As you will see in the chart below, the fact is that the US already does sanction Chinese entities and individuals, including companies advancing China’s military-industrial complex. However, secondary sanctions would be much more destructive than existing primary sanctions.
Secondary sanctions would pressure companies, banks, and individuals to stop engaging with sanctioned Chinese entities, or lose access to US financial institutions. Given that China is highly dependent on third party providers for technological production, it has been approaching the secondary sanctions threat carefully. Some Chinese companies have even moved away from transactions with Russia. For example, UnionPay, China’s credit card processor, refused to transact with Russian banks after Visa and MasterCard stopped serving them. Moreover, China has reduced its exports to Russia. China’s approach is understandable, as the country is highly dependent on foreign suppliers for semiconductors and civilian airplanes production components. Although Beijing is working towards insulating its economy against Western sanctions, in the short to medium term, it is likely to avoid undermining US sanctions.

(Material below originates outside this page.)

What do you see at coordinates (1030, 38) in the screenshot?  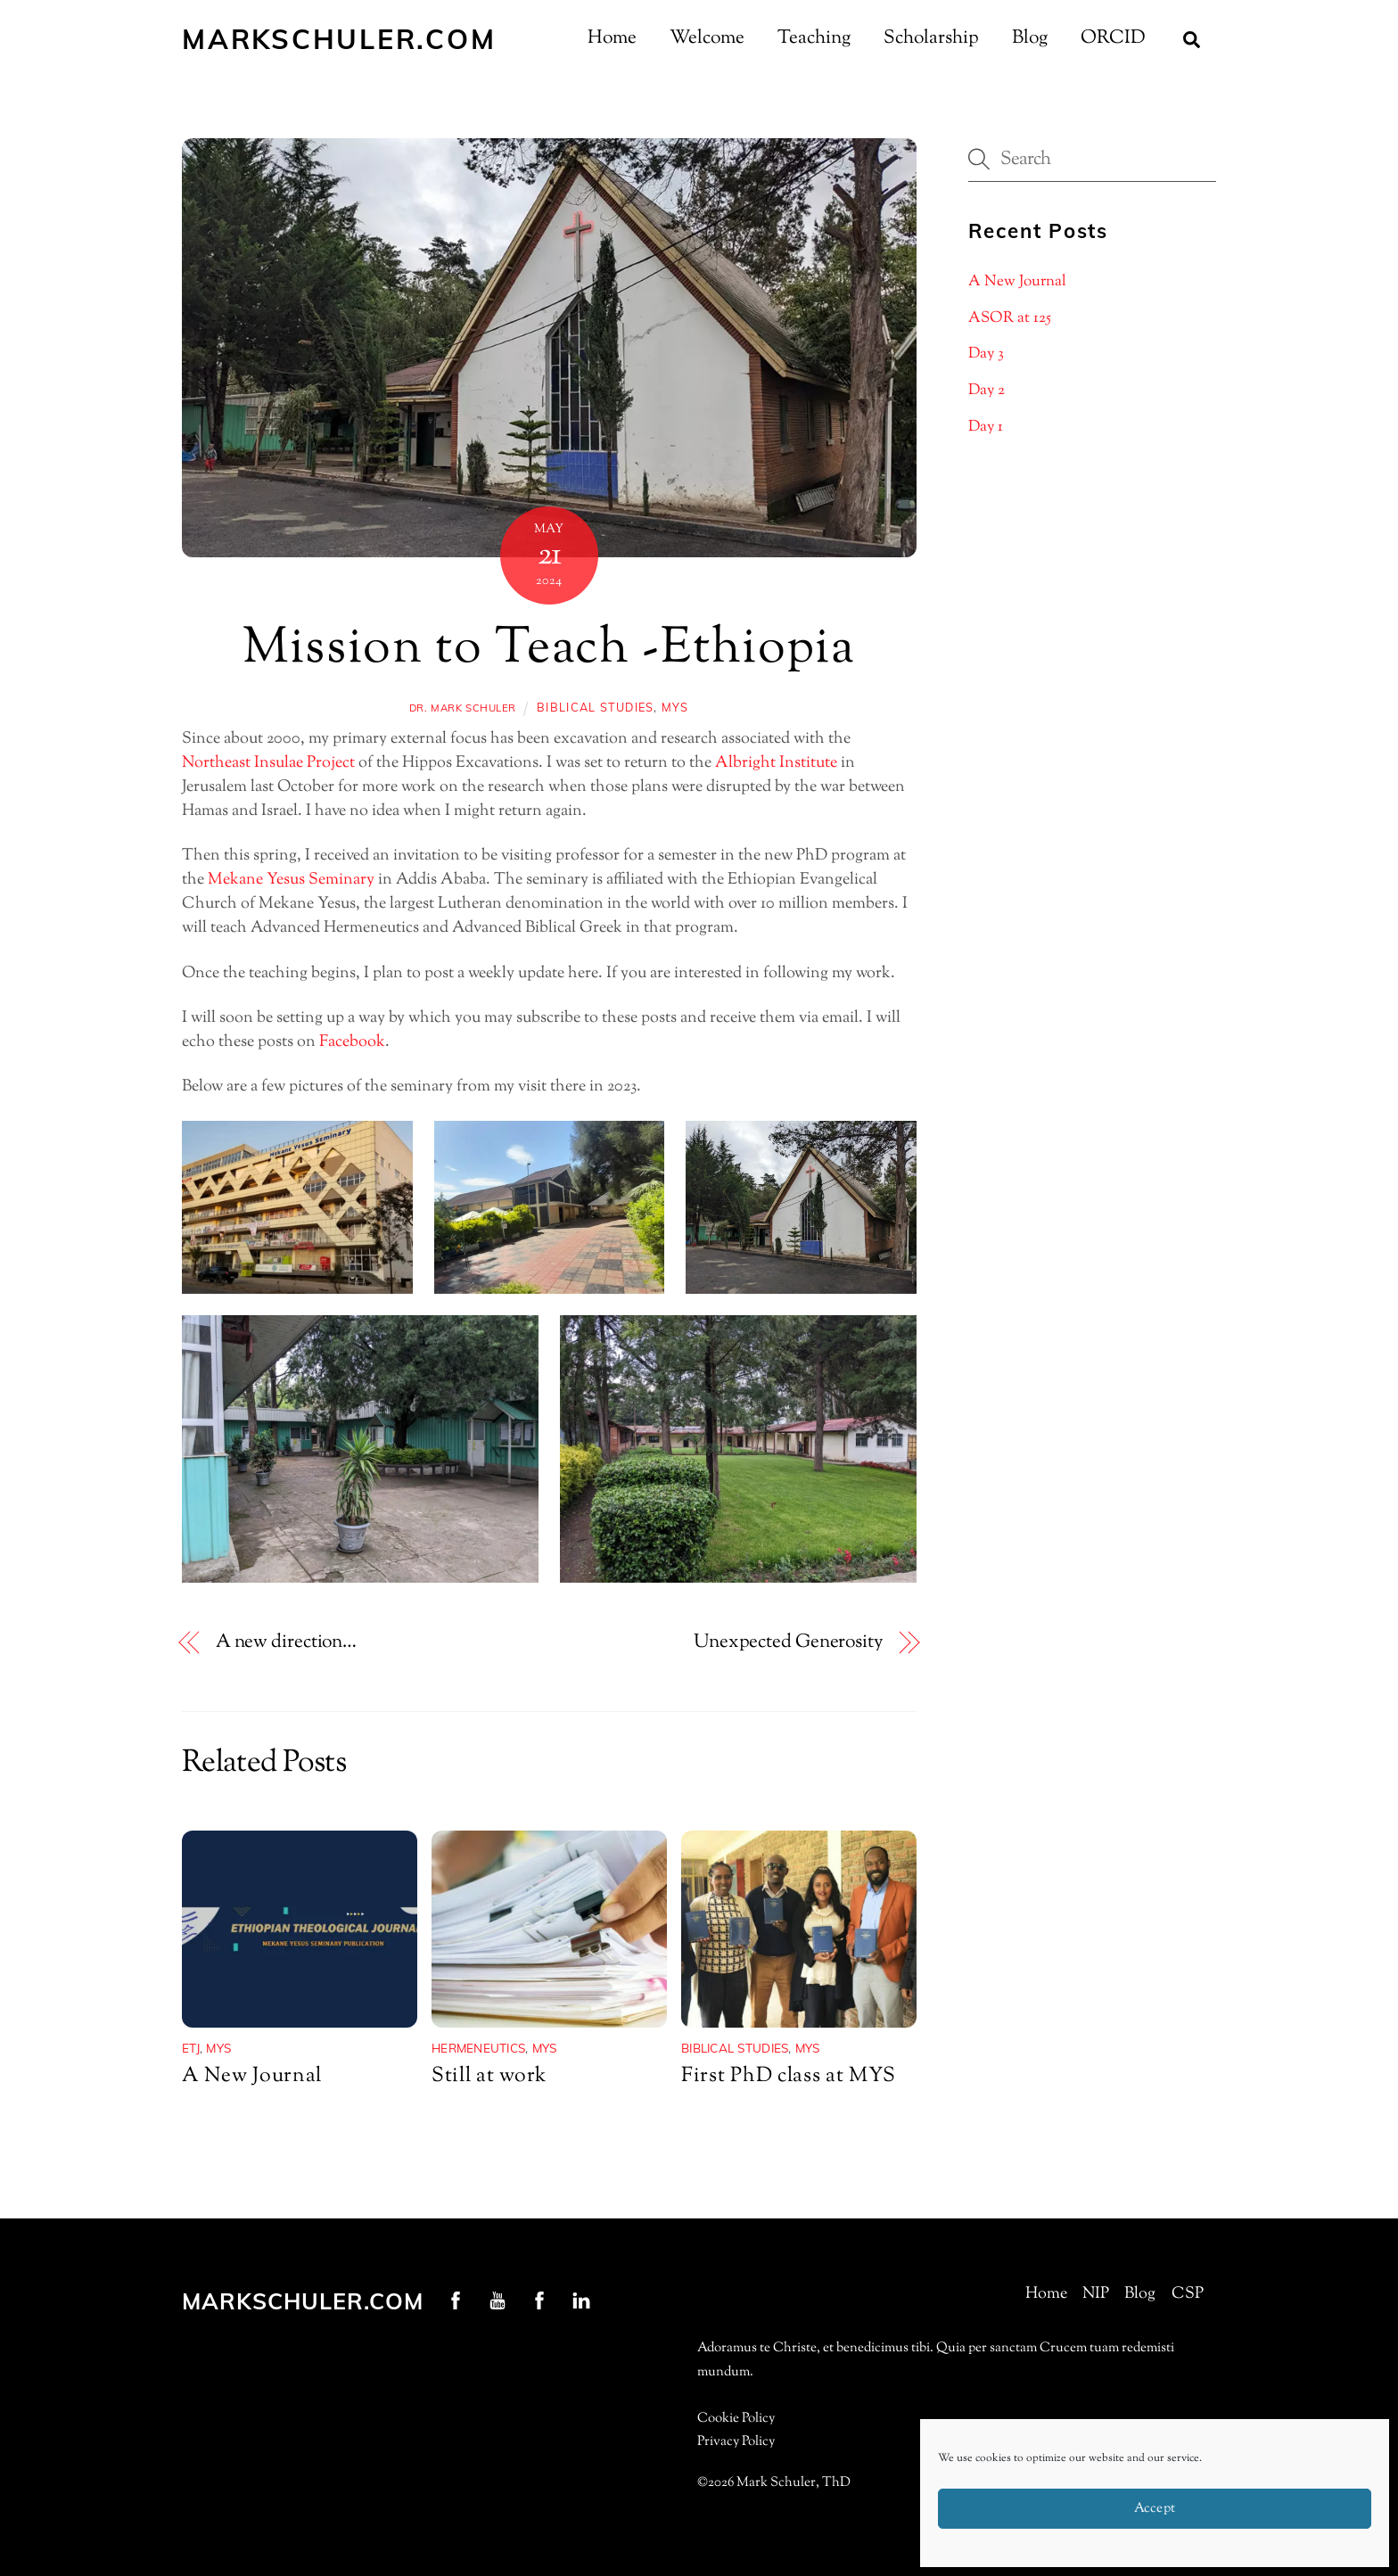 I see `Blog` at bounding box center [1030, 38].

Russia’s invasion of Ukraine has resulted in the harshest ever package of sanctions imposed on any other country of its size, with February and March seeing the sharpest escalation of sanctions. However, more recently, as Western jurisdictions have been observing which types of sanctions and punitive measures have been effective in thwarting Russia’s war chest, the occurrence of new listings has declined across all Western sanctioning jurisdictions. The Russia-driven sudden uptick in sanctions in response to Ukraine’s invasion is likely to remain a one-time precedent, with new Russia designations becoming less frequent but more targeted.

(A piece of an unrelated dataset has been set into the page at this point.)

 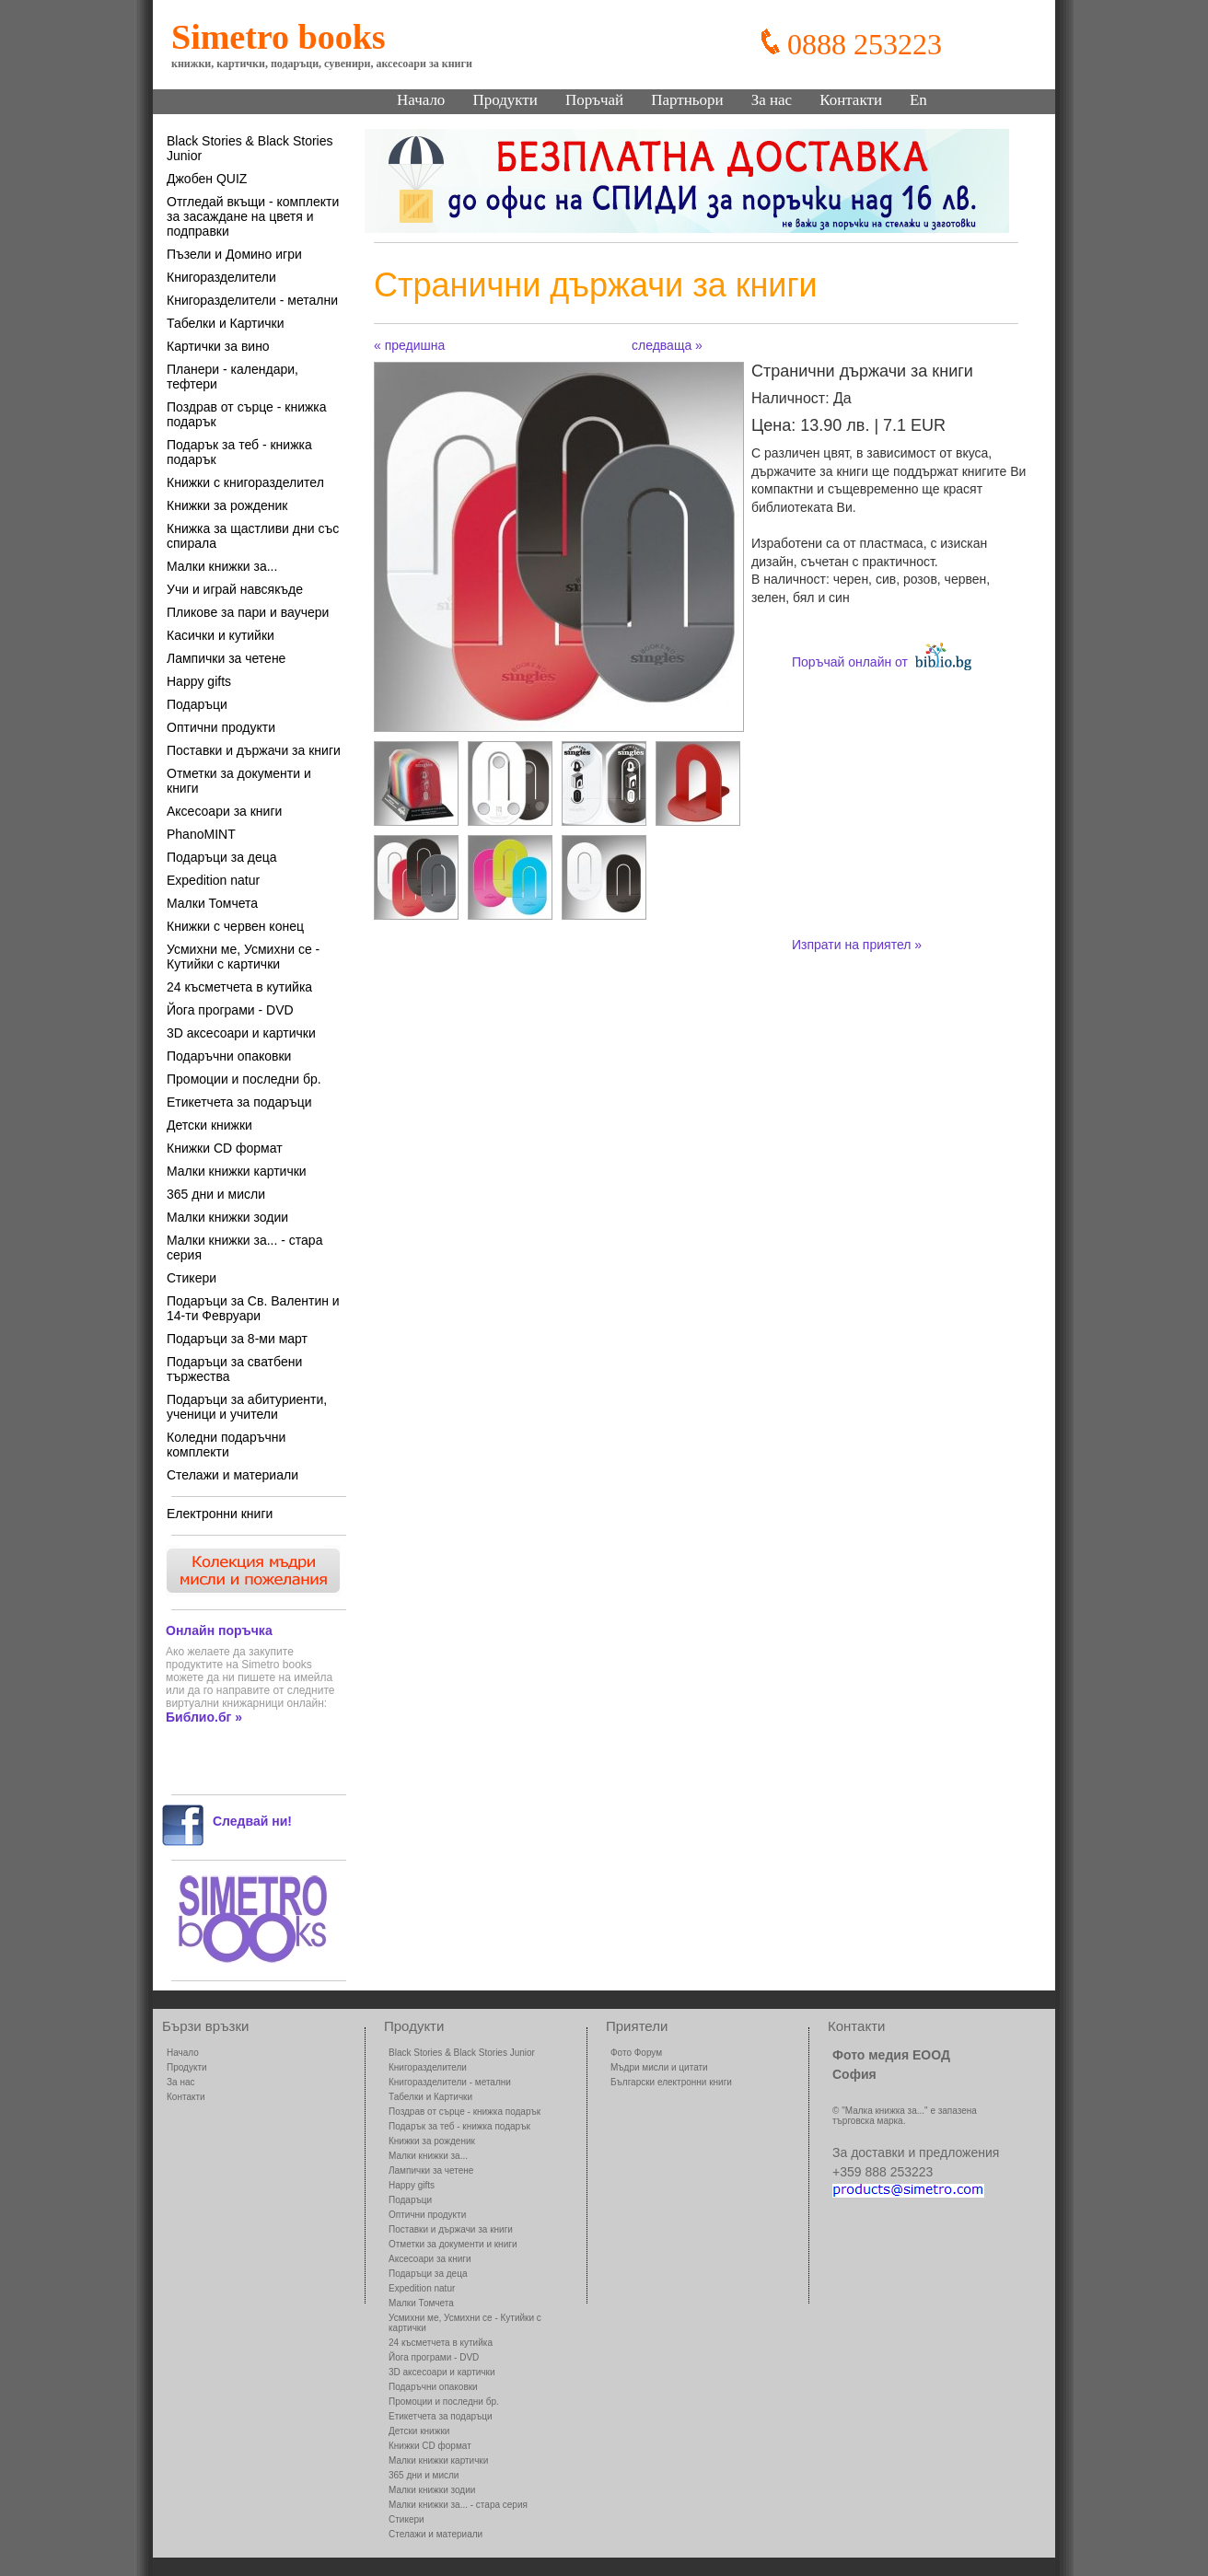 I want to click on PhanoMINT, so click(x=201, y=834).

Middle Eastern illicit networks
Aside from Russia, the Middle East stands out as the region most targeted by recent US sanctions, with designations hitting actors ranging from ISIS members in Syria to oil smuggling networks in Lebanon. In Syria, the US targeted five individuals for their role in facilitating the transportation of extremists and conducting financial transactions in support of recruitment of foreign fighters by ISIS. The Treasury also targeted an international oil smuggling and money laundering network that facilitated the sale of Iranian oil in order to support Hezbollah in Lebanon and the Islamic Revolutionary Guard Corps-Qods Force (IRGC-QF) in Iran. In both cases, the Treasury is restricting all transactions of US persons with the designated entities and individuals. Moreover, US institutions might become subject to sanctions if they facilitate transactions for designated entities and individuals, which is likely to be effective in preventing illicit networks from moving money through US financial institutions.

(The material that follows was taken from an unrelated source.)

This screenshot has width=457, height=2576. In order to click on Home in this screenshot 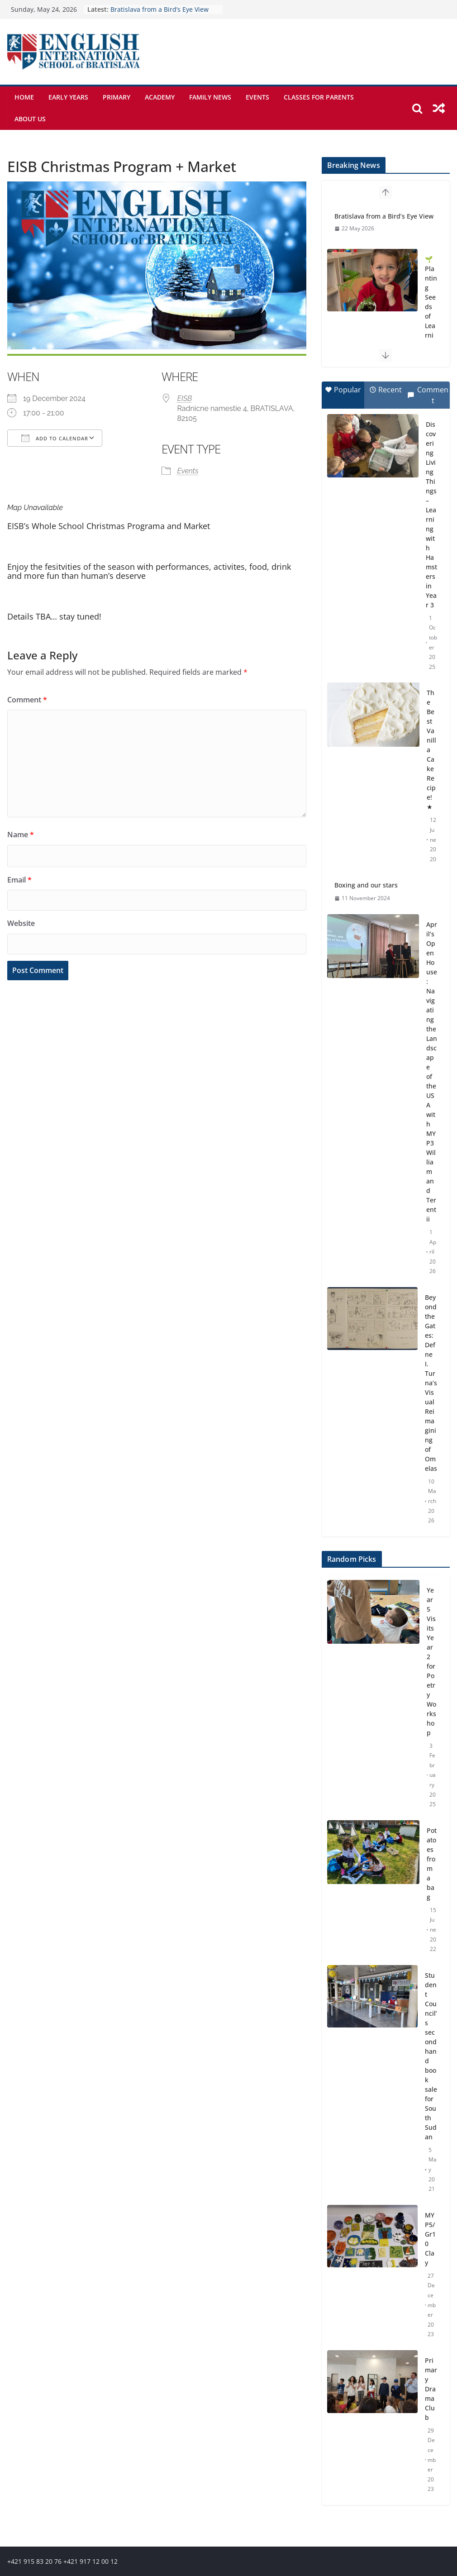 , I will do `click(24, 97)`.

In the proverbial pipeline
Western sanctions have succeeded in causing Russia to default on its sovereign debt and isolated Russia from the global economy, but the cost has been high. Uncertainty over supply has sent energy prices flying. Figuring out how to minimize the blowback on Western economies will be a priority for G7 partners after their meeting in Bavaria. We will see whether the US Treasury, which is actively promoting the price cap idea, will succeed in getting the EU on board to enforce it. In the meantime, China is likely to do enough to avoid US secondary sanctions, even if that requires moving away from transactions with Russia and reducing the volume of its exports. Finally, sanctions on illicit networks in the Middle East are likely to be successful in cutting their access to finance, hopefully slowing down the pace of their transactions and operations.